▸ **Required work**: Every line in the data below from the one containing "Сервисный центр Hisense в" down to the one containing "Ежедневно с 9:00 до 21:00", both included, must be retyped exactly; no other line is to appear.
======
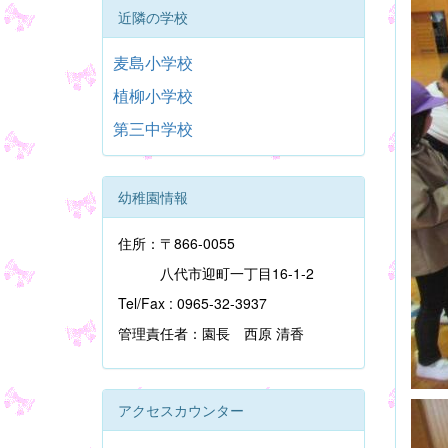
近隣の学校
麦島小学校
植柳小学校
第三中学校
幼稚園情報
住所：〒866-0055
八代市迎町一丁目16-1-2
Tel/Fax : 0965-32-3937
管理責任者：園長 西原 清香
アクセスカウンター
======
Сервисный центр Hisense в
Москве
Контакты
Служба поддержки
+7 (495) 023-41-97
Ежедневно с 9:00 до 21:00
======
▸ **Exercise result**:
Сервисный центр Hisense в
Москве
Контакты
Служба поддержки
+7 (495) 023-41-97
Ежедневно с 9:00 до 21:00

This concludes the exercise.